Safety-Critical Contextual Control via Online Riemannian Optimization with World Models
For control systems with complex world models, this work provides a principled way to ensure safety without explicit dynamics, though the approach is incremental over existing model-based control methods.
This paper introduces a Penalized Predictive Control (PPC) framework for safety-critical control using black-box simulators, leveraging online Riemannian optimization and score-based density models to guide the planner. The method achieves a contextual safety bound controlled by score estimation error and curvature, outperforming baselines in dynamic navigation tasks.

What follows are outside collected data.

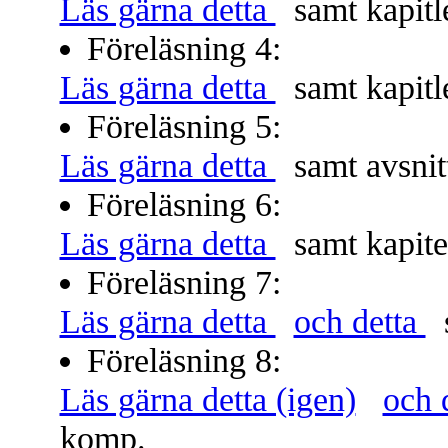
Läs gärna detta
samt kapitle
Föreläsning 4:
Läs gärna detta
samt kapitle
Föreläsning 5:
Läs gärna detta
samt avsnitt
Föreläsning 6:
Läs gärna detta
samt kapitel
Föreläsning 7:
Läs gärna detta
och detta
s
Föreläsning 8:
Läs gärna detta (igen)
och 
komp.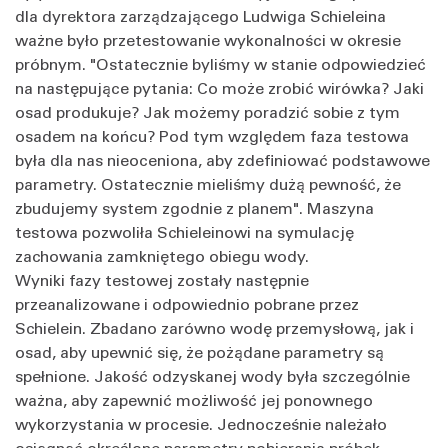
dla dyrektora zarządzającego Ludwiga Schieleina
ważne było przetestowanie wykonalności w okresie
próbnym. "Ostatecznie byliśmy w stanie odpowiedzieć
na następujące pytania: Co może zrobić wirówka? Jaki
osad produkuje? Jak możemy poradzić sobie z tym
osadem na końcu? Pod tym względem faza testowa
była dla nas nieoceniona, aby zdefiniować podstawowe
parametry. Ostatecznie mieliśmy dużą pewność, że
zbudujemy system zgodnie z planem". Maszyna
testowa pozwoliła Schieleinowi na symulację
zachowania zamkniętego obiegu wody.
Wyniki fazy testowej zostały następnie
przeanalizowane i odpowiednio pobrane przez
Schielein. Zbadano zarówno wodę przemysłową, jak i
osad, aby upewnić się, że pożądane parametry są
spełnione. Jakość odzyskanej wody była szczególnie
ważna, aby zapewnić możliwość jej ponownego
wykorzystania w procesie. Jednocześnie należało
osiągnąć określone parametry pobierania próbek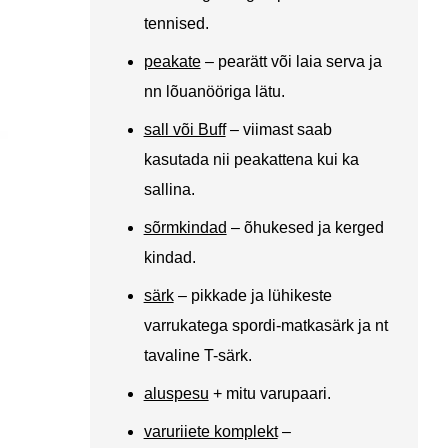
tennised.
peakate
– pearätt või laia serva ja
nn lõuanööriga lätu.
sall või Buff
– viimast saab
kasutada nii peakattena kui ka
sallina.
sõrmkindad
– õhukesed ja kerged
kindad.
särk
– pikkade ja lühikeste
varrukatega spordi-matkasärk ja nt
tavaline T-särk.
aluspesu
+ mitu varupaari.
varuriiete komplekt
–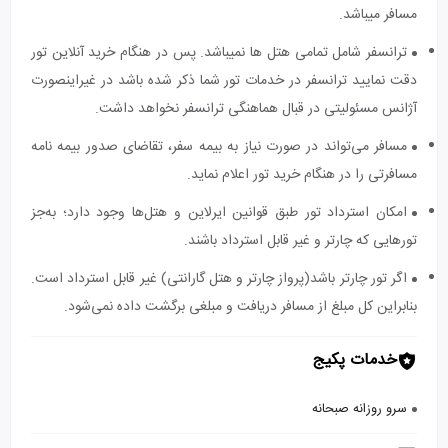
مسافر میباشد.
ترانسفر شامل تمامی هتل ها نمیباشد. پس در هنگام خرید آنلاین تور
دقت نمایید ترانسفر در خدمات تور شما ذکر شده باشد در غیراینصورت
آژانس مسئولیتی در قبال هماهنگی ترانسفر نخواهد داشت.
مسافر می‌تواند در صورت نیاز به بیمه سفر، تقاضای صدور بیمه نامه
مسافرتی را در هنگام خرید تور اعلام نماید.
امکان استرداد تور طبق قوانین ایرلاین و هتل‌ها وجود دارد؛ به‌جز
تورهایی که چارتر و غیر قابل استرداد باشند.
اگر تور چارتر باشد(پرواز چارتر و هتل گارانتی) غیر قابل استرداد است.
بنابراین کل مبلغ از مسافر دریافت و مبلغی برگشت داده نمی‌شود.
خدمات پکیج
سرو روزانه صبحانه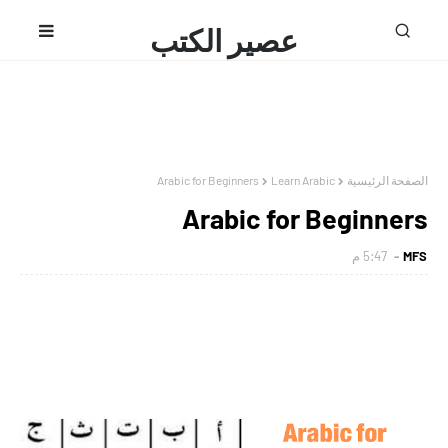
عصير الكتب
محمد فتحى
Arabic for Beginners
Learn Arabic
الصفحة الرئيسية
Arabic for Beginners
5:47 م
MFS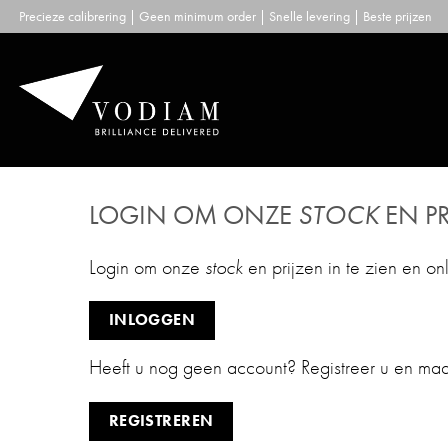
Skip
Precieze calibrering | Geen minimum order | Snelle levering | Beste prijzen
to
content
LOGIN OM ONZE
STOCK
EN PR
Login om onze
stock
en prijzen in te zien en on
INLOGGEN
Heeft u nog geen account? Registreer u en ma
REGISTREREN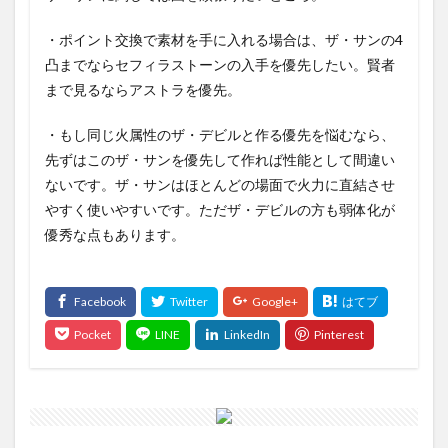
・ポイント交換で素材を手に入れる場合は、ザ・サンの4
凸までならセフィラストーンの入手を優先したい。賢者
まで見るならアストラを優先。
・もし同じ火属性のザ・デビルと作る優先を悩むなら、
先ずはこのザ・サンを優先して作れば性能として間違い
ないです。ザ・サンはほとんどの場面で火力に直結させ
やすく使いやすいです。ただザ・デビルの方も弱体化が
優秀な点もあります。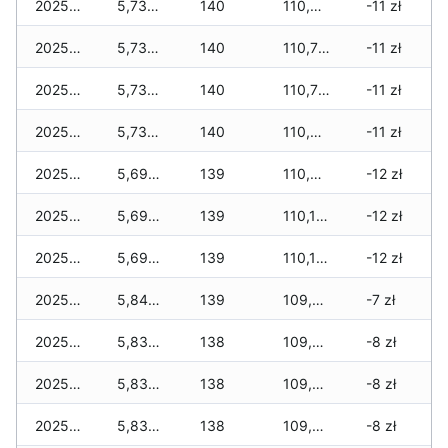
2025-11-29
5,730 zł
140
110,920 zł
-11 zł
2025-11-28
5,730 zł
140
110,730 zł
-11 zł
2025-11-27
5,730 zł
140
110,730 zł
-11 zł
2025-11-26
5,730 zł
140
110,605 zł
-11 zł
2025-11-25
5,690 zł
139
110,465 zł
-12 zł
2025-11-24
5,690 zł
139
110,155 zł
-12 zł
2025-11-23
5,690 zł
139
110,140 zł
-12 zł
2025-11-22
5,840 zł
139
109,830 zł
-7 zł
2025-11-21
5,830 zł
138
109,590 zł
-8 zł
2025-11-20
5,830 zł
138
109,490 zł
-8 zł
2025-11-19
5,830 zł
138
109,375 zł
-8 zł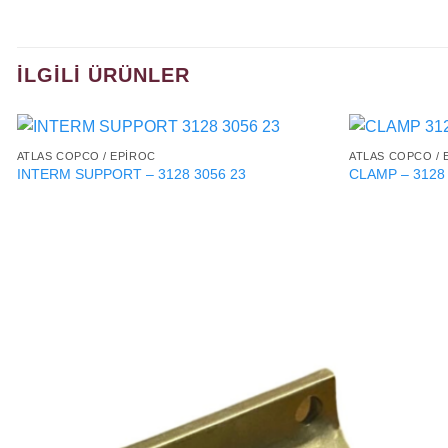
İLGILI ÜRÜNLER
ATLAS COPCO / EPIROC
ATLAS COPCO / 
INTERM SUPPORT – 3128 3056 23
CLAMP – 3128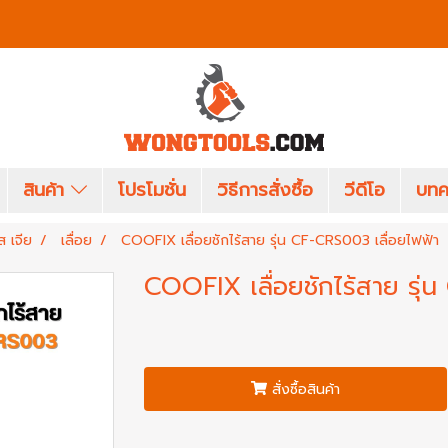
สินค้า
โปรโมชั่น
วิธีการสั่งซื้อ
วีดีโอ
บทค
ส เจีย
เลื่อย
COOFIX เลื่อยชักไร้สาย รุ่น CF-CRS003 เลื่อยไฟฟ้า
COOFIX เลื่อยชักไร้สาย รุ่
สั่งซื้อสินค้า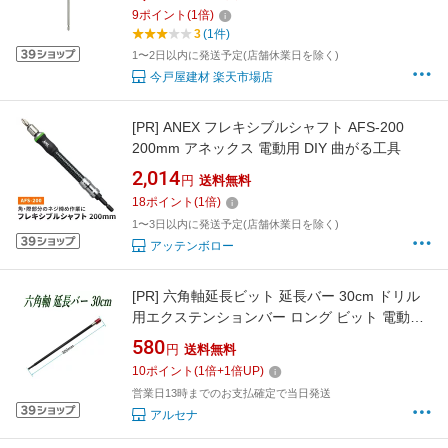
9
ポイント
(
1
倍)
3
(1件)
1〜2日以内に発送予定(店舗休業日を除く)
今戸屋建材 楽天市場店
[PR]
ANEX フレキシブルシャフト AFS-200
200mm アネックス 電動用 DIY 曲がる工具
2,014
円
送料無料
18
ポイント
(
1
倍)
1〜3日以内に発送予定(店舗休業日を除く)
アッテンボロー
[PR]
六角軸延長ビット 延長バー 30cm ドリル
用エクステンションバー ロング ビット 電動ド
ライバー
580
円
送料無料
10
ポイント
(
1
倍+
1
倍UP)
営業日13時までのお支払確定で当日発送
アルセナ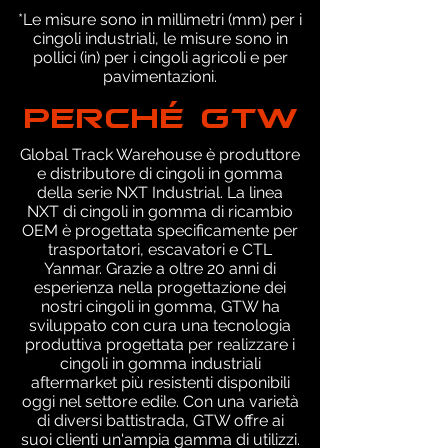
*Le misure sono in millimetri (mm) per i
cingoli industriali, le misure sono in
pollici (in) per i cingoli agricoli e per
pavimentazioni.
PERCHÉ GTW
Global Track Warehouse è produttore
e distributore di cingoli in gomma
della serie NXT Industrial. La linea
NXT di cingoli in gomma di ricambio
OEM è progettata specificamente per
trasportatori, escavatori e CTL
Yanmar. Grazie a oltre 20 anni di
esperienza nella progettazione dei
nostri cingoli in gomma, GTW ha
sviluppato con cura una tecnologia
produttiva progettata per realizzare i
cingoli in gomma industriali
aftermarket più resistenti disponibili
oggi nel settore edile. Con una varietà
di diversi battistrada, GTW offre ai
suoi clienti un'ampia gamma di utilizzi.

Modern world models are becoming too complex to admit explicit dynamical descriptions. We study safety-critical contextual control, where a Planner must optimize a task objective using only feasibility samples from a black-box Simulator, conditioned on a context signal $ξ_t$. We develop a sample-based Penalized Predictive Control (PPC) framework grounded in online Riemannian optimization, in which the Simulator compresses the feasibility manifold into a score-based density $\hat{p}(u \mid ξ_t)$ that endows the action space with a Riemannian geometry guiding the Planner's gradient descent. The barrier curvature $κ(ξ_t)$, the minimum curvature of the conditional log-density $-\ln\hat{p}(\cdot\midξ_t)$, governs both convergence rate and safety margin, replacing the Lipschitz constant of the unknown dynamics. Our main result is a contextual safety bound showing that the distance from the true feasibility manifold is controlled by the score estimation error and a ratio that depends on $κ(ξ_t)$, both of which improve with richer context. Simulations on a dynamic navigation task confirm that contextual PPC substantially outperforms marginal and frozen density models, with the advantage growing after environment shifts.